Guess what .... I can't sleep, what a shocker. I am such a night owl I should seriously get another job and get it at night its not like i do anything really important at night, watch movies, burn cd's txt, sometimes clean out my closet occasional art. I finished my school for the week by 10:00 and now I am just sitting here sooo awake! Its horrible. But it did lead to some thinking
:-) of course
What do I really want...... earlier in the month when i was with this guy, lets call him fire joe I thought that I wanted a relationship and he said he did too but then his actions would argue with what was coming out of his mouth and I convinced myself that I could change his actions eventually and make he more mature and a better guy... NOT FREAKING POSSIBLE
by sacrificing that time I could be using to grow as a person and meeting better guys I would be wasting my time with a jerk who is WRONG for me and NEVER going to change and is RIGHT for someone else. This is such a hard concept. I have come to terms that I don't need someone else to be happy and there is a reason I am single right now...... God obviously sees fit that I don't have any distractions and develop more as a person. Anyways the majority of the guys I meet that are my age are either really wonderful guys and I want them permanetly in my life or they are complete TRASH. Why waste my time? "Do not be mislead: Bad company corrupts good character" This is such a clarification.

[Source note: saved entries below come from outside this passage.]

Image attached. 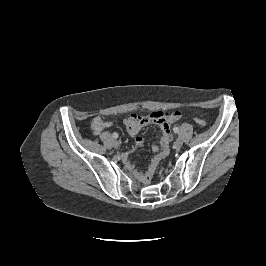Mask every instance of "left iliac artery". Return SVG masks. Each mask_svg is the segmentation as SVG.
<instances>
[{
    "label": "left iliac artery",
    "instance_id": "left-iliac-artery-1",
    "mask_svg": "<svg viewBox=\"0 0 266 266\" xmlns=\"http://www.w3.org/2000/svg\"><path fill=\"white\" fill-rule=\"evenodd\" d=\"M173 131H174L175 133H178V132H179L178 127H174V128H173Z\"/></svg>",
    "mask_w": 266,
    "mask_h": 266
}]
</instances>
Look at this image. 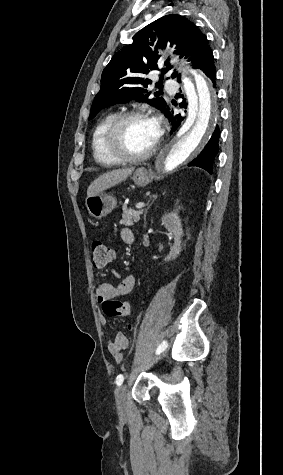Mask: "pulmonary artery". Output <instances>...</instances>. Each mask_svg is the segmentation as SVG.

My mom and I finally made up tonight. She doesn't realize how upset she made me about "the ecu weekend" pictures. She jumped straight to conclusions and did not trust me. The way I view things is why should I trust you if you don't trust me? I have never given her a reason not to trust me and I have told her so much! She has really put a strain on our relationship. I don't know if she realizes it but I honestly don't feel like telling her anything anymore. Trust is a big thing to me and I haven't done anything for her to jeopardize it.
The majority of my friends are going back to college tomorrow and I am doing coffee with abby tomorrow before work. This should be a good thing. Though I will miss them its less distractions. The main thing I hope to learn from this whole situation is That I don't have to be social all the time every night. It is ok for me to sit at home and do absolutely nothing or watch movies and eat cookie dough. I haven't really ever done that and I kind of enjoy it but as of right now I feel guilty every time I do it. Its like I am not where I am suppose to be? Its so weird. But hopefully I will get adjusted. My mom and I had a really good talk today about it and I think I am going to try to go to graduate school. It turns out I am actually pretty good at school. You would never tell by high school but then my social calendar was SO much more important than my grades. Now I just genuinely want to learn, which I know is seriously nerdy but I really like it. I am pretty content except when my friends come home and tell me I need to get out of this town. I don't think they realize when I leave I WON'T be relying on my parents and I WON'T be coming back. I think even before they left I had grown up a little bit more than them because my parents aren't like your average parents I take care of myself for the most part and actually pay for my own shit. The majority of them still don't have to pay for their own stuff but now they have to fend for themselves and its a entirely different world. We will see where it goes.